Testing on narrow demographic and geographic groups can also impact trial efficiency and costs. Recruiting from limited patient pools takes longer, creating inefficiencies and slowing timelines. Delays also add opportunity costs that can run from $600,000 to $8 million per day. Further, limited enrollment can result in an incomplete picture of the treatment’s actual impact on the broader population, impeding detection of side effects and leading to post-approval FDA black box designations and millions in lost revenues.
Leaning on Technology
The barriers preventing broader and more representative patient identification and enrollment must be eliminated if the goal is to make medications safe and effective for everyone. Designing trials around the patient is a solution that is growing in popularity among clinical trial sponsors. Advances in remote patient monitoring and telemedicine technologies enable hybrid trials, allowing a combination of virtual visits and visits to an easy-to-access community-based location, both of which eliminate barriers to participation.
Leveraging technology helps to:
- Enroll a greater number of patients for a more robust (and accurate) analysis
- Reduce administrative, intermediary, and clinical site costs
- Better capture the individual experience of patients in real-world settings
- Improve patient recruitment, retention, engagement, and adherence
- Enhance data collection, aggregation, and analysis
Cloud-based platforms help trial sponsors connect with underutilized community sites and provide sites with additional enrollment support. Doing so allows investigators to recruit a more diverse and representative patient population, improving data quality, avoiding delays, lowering costs, and accelerating FDA submission and approval. Importantly, by increasing the number of community trial sites, these platforms also remove the financial barriers that hit vulnerable populations hardest.

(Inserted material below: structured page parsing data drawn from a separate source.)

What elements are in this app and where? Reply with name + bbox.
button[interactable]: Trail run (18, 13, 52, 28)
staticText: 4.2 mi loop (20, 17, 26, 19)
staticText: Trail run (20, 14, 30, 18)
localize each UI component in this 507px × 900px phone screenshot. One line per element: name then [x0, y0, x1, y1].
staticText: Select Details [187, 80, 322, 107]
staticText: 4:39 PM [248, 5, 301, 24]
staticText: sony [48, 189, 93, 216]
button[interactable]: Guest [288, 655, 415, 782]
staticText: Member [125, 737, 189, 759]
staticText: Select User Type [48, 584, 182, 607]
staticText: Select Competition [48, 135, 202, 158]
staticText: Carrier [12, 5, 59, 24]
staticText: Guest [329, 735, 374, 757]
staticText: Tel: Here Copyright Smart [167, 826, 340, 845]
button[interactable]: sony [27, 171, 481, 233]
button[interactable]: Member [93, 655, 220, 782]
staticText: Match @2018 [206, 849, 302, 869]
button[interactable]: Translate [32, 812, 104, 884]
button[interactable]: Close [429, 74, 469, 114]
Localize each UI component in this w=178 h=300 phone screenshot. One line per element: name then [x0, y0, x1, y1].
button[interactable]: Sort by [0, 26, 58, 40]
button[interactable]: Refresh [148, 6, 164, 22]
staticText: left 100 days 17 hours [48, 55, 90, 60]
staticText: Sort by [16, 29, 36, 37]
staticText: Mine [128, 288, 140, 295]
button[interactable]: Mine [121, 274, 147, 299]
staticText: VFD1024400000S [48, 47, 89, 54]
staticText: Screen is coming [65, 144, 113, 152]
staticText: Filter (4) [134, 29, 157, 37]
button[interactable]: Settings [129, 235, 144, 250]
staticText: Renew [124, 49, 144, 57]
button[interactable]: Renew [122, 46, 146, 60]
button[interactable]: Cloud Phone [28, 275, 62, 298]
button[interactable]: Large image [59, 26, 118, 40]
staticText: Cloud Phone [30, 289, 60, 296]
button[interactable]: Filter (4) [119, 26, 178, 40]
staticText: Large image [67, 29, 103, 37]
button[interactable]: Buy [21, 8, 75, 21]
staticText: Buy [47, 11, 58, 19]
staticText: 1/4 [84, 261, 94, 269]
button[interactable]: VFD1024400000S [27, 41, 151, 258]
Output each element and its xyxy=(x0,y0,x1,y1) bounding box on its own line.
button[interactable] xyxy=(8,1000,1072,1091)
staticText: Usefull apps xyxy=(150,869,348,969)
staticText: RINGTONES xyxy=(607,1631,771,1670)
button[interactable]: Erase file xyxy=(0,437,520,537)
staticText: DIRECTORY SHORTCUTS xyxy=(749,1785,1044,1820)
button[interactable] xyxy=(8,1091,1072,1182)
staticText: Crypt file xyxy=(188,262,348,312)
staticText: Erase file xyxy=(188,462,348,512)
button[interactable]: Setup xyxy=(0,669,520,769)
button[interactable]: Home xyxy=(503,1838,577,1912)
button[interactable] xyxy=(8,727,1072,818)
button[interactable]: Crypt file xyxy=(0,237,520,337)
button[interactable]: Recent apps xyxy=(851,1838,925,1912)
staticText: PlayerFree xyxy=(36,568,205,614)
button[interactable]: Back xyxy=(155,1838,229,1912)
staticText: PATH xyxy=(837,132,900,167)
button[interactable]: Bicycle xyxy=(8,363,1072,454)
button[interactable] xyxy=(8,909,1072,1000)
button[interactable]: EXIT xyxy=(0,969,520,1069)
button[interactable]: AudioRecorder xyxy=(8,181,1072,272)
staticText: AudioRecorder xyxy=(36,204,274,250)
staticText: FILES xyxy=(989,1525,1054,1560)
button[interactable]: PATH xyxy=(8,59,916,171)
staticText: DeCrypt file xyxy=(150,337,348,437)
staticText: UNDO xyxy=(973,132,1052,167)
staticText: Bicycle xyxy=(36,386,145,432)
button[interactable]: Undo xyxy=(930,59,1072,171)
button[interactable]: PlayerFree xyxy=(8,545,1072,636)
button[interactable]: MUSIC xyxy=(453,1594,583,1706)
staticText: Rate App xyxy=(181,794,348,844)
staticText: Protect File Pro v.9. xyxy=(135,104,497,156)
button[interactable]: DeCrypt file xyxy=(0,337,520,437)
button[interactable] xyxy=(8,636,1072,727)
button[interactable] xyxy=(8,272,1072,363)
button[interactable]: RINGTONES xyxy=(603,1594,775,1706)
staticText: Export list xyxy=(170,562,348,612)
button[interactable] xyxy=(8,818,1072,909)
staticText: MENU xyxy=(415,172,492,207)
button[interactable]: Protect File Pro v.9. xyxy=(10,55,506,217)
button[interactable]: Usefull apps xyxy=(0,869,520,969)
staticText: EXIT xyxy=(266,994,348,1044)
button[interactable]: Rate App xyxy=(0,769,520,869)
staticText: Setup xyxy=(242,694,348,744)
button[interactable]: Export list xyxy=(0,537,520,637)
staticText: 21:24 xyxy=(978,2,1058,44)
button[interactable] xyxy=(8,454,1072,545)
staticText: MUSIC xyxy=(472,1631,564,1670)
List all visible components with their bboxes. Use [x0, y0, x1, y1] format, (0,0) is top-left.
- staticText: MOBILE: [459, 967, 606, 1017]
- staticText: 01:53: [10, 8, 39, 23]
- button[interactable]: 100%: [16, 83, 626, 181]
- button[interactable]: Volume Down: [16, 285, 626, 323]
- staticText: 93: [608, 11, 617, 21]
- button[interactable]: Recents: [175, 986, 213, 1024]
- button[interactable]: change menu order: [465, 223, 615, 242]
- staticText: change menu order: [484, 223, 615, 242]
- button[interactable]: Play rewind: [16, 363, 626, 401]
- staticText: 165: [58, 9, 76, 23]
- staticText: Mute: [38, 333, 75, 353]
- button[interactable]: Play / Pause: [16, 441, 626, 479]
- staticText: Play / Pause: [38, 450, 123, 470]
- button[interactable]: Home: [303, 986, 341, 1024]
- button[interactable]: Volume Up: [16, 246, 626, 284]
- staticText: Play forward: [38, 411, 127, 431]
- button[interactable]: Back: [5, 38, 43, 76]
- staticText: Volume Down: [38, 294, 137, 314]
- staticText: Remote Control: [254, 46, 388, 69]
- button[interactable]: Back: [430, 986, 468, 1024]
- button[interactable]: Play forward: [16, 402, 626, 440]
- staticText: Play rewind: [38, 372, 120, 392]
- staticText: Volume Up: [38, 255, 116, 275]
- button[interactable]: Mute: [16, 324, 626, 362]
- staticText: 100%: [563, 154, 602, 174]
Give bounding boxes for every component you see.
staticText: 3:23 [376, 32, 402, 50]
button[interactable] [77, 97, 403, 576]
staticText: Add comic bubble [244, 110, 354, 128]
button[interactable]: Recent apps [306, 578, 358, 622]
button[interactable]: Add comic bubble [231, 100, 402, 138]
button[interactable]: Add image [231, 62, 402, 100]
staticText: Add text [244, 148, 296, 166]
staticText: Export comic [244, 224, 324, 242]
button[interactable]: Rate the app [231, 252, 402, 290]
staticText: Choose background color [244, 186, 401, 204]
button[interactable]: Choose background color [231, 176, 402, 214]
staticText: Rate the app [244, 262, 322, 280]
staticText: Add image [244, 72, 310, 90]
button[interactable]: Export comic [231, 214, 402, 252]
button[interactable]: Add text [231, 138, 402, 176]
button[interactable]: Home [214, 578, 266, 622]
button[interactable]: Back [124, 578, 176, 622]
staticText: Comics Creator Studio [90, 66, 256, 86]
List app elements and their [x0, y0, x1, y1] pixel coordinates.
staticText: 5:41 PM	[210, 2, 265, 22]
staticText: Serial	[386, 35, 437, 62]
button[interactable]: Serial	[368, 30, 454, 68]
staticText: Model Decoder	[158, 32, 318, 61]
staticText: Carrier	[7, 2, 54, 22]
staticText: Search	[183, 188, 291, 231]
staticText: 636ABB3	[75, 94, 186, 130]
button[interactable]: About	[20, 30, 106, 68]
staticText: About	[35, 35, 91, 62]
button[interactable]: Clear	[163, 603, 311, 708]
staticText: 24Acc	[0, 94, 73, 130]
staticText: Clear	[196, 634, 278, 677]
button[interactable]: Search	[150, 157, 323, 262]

A Community-Based Trial Success Story
One sponsor found success by broadening its patient pool with a community-based approach in a Phase III Agitation in Alzheimer’s Dementia (AAD) clinical trial. Slow enrollment had forced many AAD research sites to close and convinced the study team that nearly all the patient pools in key AAD geographies had been exhausted. With remaining sites experiencing a screening success rate of just 21% and the 18-month enrollment deadline rapidly approaching, the trial sponsor decided to leverage our clinical trial platform to connect with experienced sites with the capacity to enroll qualified patients.
Within three weeks, 10 new sites were added. Further, by pivoting to the involvement of more community-based sites, screening success rates doubled, with sites the sponsor identified on the platform enrolling five times more patients and randomizing 10 times as many patients per month than sites identified by other means.
Keeping it Local
By enabling the participation of community-based research sites through a cloud-based platform, patient identification and enrollment improves representative data collection on a global scale. It can also salvage existing trials that are struggling with enrollment.
As a part of a patient-centric approach to clinical trials, community research sites bring access to patients worldwide, including those who have historically lacked access to clinical research. The result is more robust, diverse data to improve the overall drug development process through increased generalizability and effectiveness.